Problem to solve: Please copy every record below exactly, but leave the pictures out.

Data supplied:
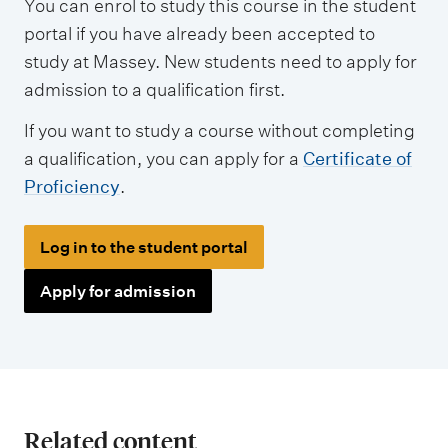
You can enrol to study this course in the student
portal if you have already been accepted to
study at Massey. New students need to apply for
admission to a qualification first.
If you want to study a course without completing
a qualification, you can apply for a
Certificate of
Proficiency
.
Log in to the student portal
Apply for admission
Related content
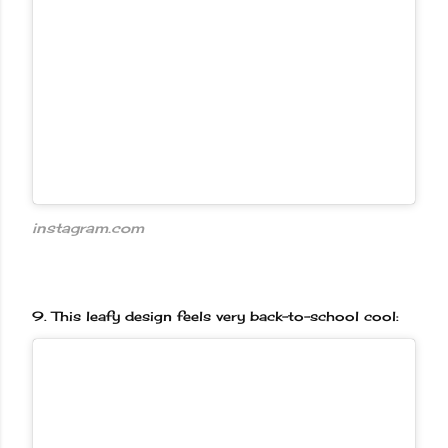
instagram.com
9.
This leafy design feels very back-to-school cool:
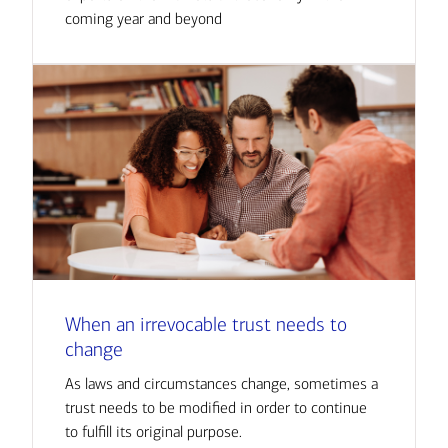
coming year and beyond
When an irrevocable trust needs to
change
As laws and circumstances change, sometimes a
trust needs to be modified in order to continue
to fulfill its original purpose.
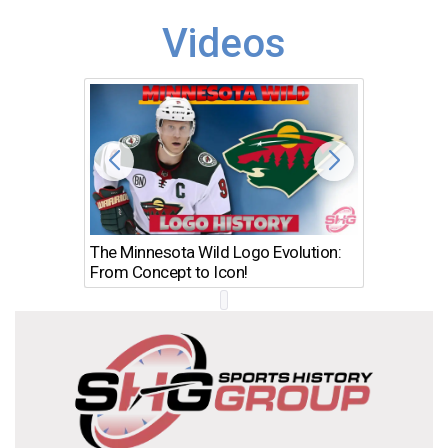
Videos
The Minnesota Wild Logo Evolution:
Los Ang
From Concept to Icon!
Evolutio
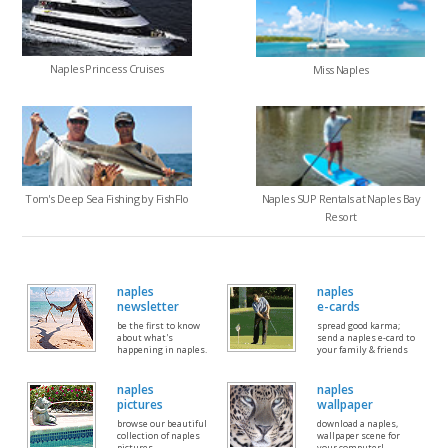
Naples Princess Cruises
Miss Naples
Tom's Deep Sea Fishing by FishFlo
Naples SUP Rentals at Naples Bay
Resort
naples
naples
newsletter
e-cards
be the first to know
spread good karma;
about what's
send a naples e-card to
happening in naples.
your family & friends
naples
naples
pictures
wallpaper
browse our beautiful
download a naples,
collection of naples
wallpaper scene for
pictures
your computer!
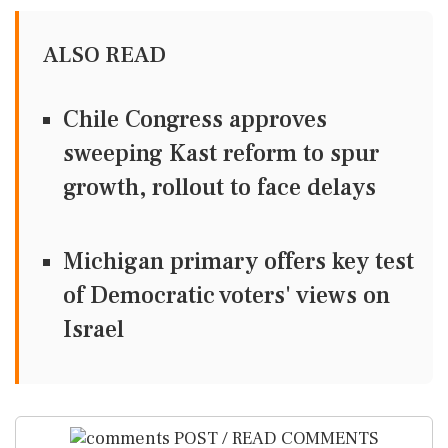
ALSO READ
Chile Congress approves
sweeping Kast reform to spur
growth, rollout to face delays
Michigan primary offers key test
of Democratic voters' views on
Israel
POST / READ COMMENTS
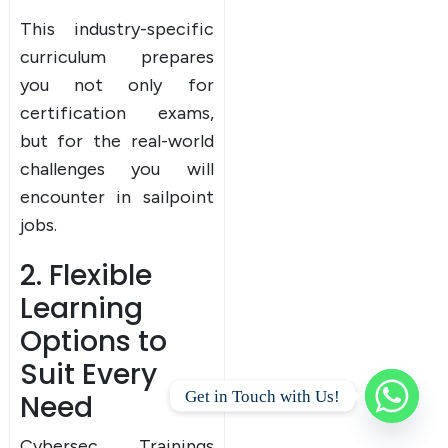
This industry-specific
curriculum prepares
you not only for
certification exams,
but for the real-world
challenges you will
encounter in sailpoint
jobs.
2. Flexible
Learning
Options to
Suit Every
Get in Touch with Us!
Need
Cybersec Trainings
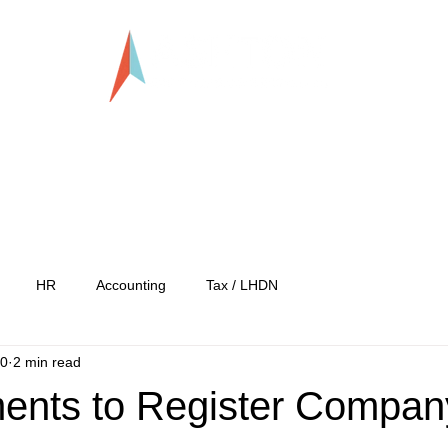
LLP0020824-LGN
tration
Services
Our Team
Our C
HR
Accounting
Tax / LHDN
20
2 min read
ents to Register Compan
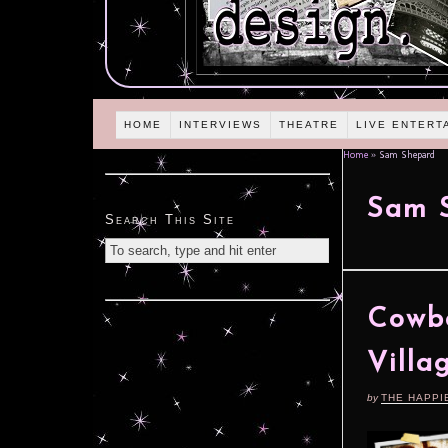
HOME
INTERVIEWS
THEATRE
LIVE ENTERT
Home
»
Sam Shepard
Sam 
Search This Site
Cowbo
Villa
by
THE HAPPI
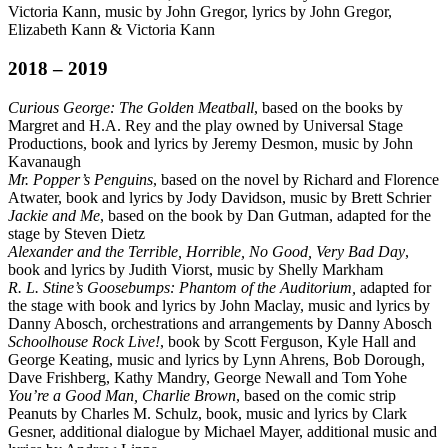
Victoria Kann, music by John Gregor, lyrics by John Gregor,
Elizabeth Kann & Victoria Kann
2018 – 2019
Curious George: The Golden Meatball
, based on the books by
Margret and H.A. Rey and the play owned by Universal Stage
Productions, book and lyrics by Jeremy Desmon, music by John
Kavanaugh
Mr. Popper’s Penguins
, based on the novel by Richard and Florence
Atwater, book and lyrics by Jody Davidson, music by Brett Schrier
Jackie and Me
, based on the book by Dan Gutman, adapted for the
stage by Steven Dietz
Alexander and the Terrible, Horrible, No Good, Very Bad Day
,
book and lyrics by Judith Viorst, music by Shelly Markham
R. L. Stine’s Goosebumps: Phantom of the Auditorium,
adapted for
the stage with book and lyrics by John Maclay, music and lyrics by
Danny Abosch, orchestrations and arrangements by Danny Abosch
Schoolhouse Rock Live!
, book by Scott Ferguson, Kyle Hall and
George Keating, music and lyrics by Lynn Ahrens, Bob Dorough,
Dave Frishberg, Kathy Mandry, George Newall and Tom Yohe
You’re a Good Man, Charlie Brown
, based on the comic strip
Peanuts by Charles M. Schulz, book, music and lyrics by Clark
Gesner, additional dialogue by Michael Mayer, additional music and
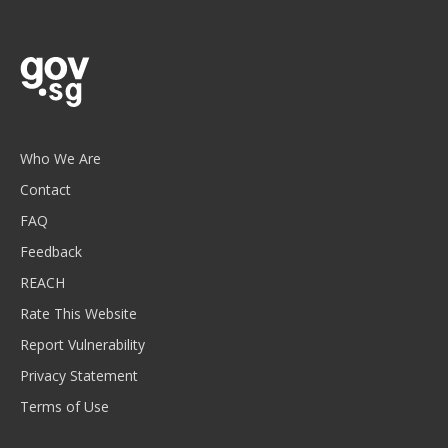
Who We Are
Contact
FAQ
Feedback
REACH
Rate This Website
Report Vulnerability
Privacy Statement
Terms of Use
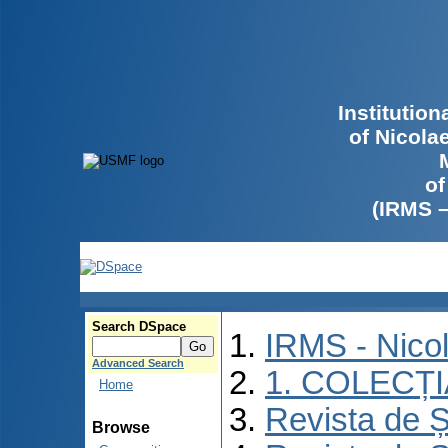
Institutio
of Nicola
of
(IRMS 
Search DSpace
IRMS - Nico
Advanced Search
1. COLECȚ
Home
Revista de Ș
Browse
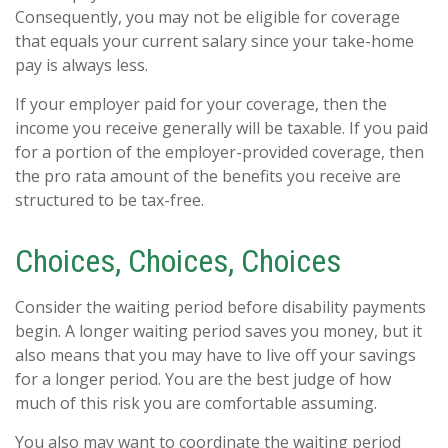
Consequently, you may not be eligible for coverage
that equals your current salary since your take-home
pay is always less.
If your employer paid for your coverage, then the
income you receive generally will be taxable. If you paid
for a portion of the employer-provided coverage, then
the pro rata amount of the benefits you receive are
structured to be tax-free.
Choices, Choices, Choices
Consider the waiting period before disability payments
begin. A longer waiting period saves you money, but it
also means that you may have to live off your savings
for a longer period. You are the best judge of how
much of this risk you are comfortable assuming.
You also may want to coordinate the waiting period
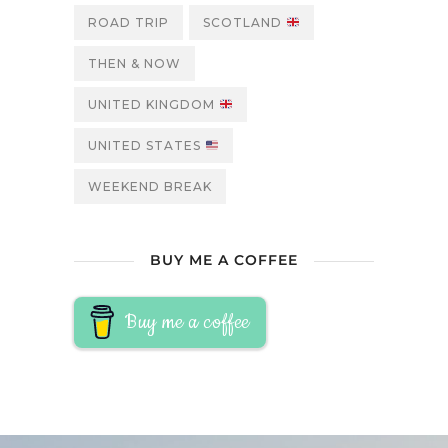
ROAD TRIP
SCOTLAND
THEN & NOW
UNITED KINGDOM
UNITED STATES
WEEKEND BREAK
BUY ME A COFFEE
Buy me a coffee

Answer for the task:
You can enrol to study this course in the student
portal if you have already been accepted to
study at Massey. New students need to apply for
admission to a qualification first.
If you want to study a course without completing
a qualification, you can apply for a
Certificate of
Proficiency
.
Log in to the student portal
Apply for admission
Related content
instagram.com
9.
This leafy design feels very back-to-school cool:
coming year and beyond
When an irrevocable trust needs to
change
As laws and circumstances change, sometimes a
trust needs to be modified in order to continue
to fulfill its original purpose.
Videos
The Minnesota Wild Logo Evolution:
Los Ang
From Concept to Icon!
Evolutio
Naples Princess Cruises
Miss Naples
Tom's Deep Sea Fishing by FishFlo
Naples SUP Rentals at Naples Bay
Resort
naples
naples
newsletter
e-cards
be the first to know
spread good karma;
about what's
send a naples e-card to
happening in naples.
your family & friends
naples
naples
pictures
wallpaper
browse our beautiful
download a naples,
collection of naples
wallpaper scene for
pictures
your computer!
ALSO READ
Chile Congress approves
sweeping Kast reform to spur
growth, rollout to face delays
Michigan primary offers key test
of Democratic voters' views on
Israel
POST / READ COMMENTS
This industry-specific
curriculum prepares
you not only for
certification exams,
but for the real-world
challenges you will
encounter in sailpoint
jobs.
2. Flexible
Learning
Options to
Suit Every
Get in Touch with Us!
Need
Cybersec Trainings
LLP0020824-LGN
tration
Services
Our Team
Our C
HR
Accounting
Tax / LHDN
20
2 min read
ents to Register Compan
HOME
INTERVIEWS
THEATRE
LIVE ENTERT
Home
»
Sam Shepard
Sam 
Search This Site
Cowbo
Villa
by
THE HAPPI
Victoria Kann, music by John Gregor, lyrics by John Gregor,
Elizabeth Kann & Victoria Kann
2018 – 2019
Curious George: The Golden Meatball
, based on the books by
Margret and H.A. Rey and the play owned by Universal Stage
Productions, book and lyrics by Jeremy Desmon, music by John
Kavanaugh
Mr. Popper’s Penguins
, based on the novel by Richard and Florence
Atwater, book and lyrics by Jody Davidson, music by Brett Schrier
Jackie and Me
, based on the book by Dan Gutman, adapted for the
stage by Steven Dietz
Alexander and the Terrible, Horrible, No Good, Very Bad Day
,
book and lyrics by Judith Viorst, music by Shelly Markham
R. L. Stine’s Goosebumps: Phantom of the Auditorium,
adapted for
the stage with book and lyrics by John Maclay, music and lyrics by
Danny Abosch, orchestrations and arrangements by Danny Abosch
Schoolhouse Rock Live!
, book by Scott Ferguson, Kyle Hall and
George Keating, music and lyrics by Lynn Ahrens, Bob Dorough,
Dave Frishberg, Kathy Mandry, George Newall and Tom Yohe
You’re a Good Man, Charlie Brown
, based on the comic strip
Peanuts by Charles M. Schulz, book, music and lyrics by Clark
Gesner, additional dialogue by Michael Mayer, additional music and
Who We Are
Contact
FAQ
Feedback
REACH
Rate This Website
Report Vulnerability
Privacy Statement
Terms of Use
Institutio
of Nicola
of
(IRMS 
Search DSpace
IRMS - Nico
Advanced Search
1. COLECȚ
Home
Revista de Ș
Browse
Consequently, you may not be eligible for coverage
that equals your current salary since your take-home
pay is always less.
If your employer paid for your coverage, then the
income you receive generally will be taxable. If you paid
for a portion of the employer-provided coverage, then
the pro rata amount of the benefits you receive are
structured to be tax-free.
Choices, Choices, Choices
Consider the waiting period before disability payments
begin. A longer waiting period saves you money, but it
also means that you may have to live off your savings
for a longer period. You are the best judge of how
much of this risk you are comfortable assuming.
You also may want to coordinate the waiting period
ROAD TRIP
SCOTLAND
THEN & NOW
UNITED KINGDOM
UNITED STATES
WEEKEND BREAK
BUY ME A COFFEE
Buy me a coffee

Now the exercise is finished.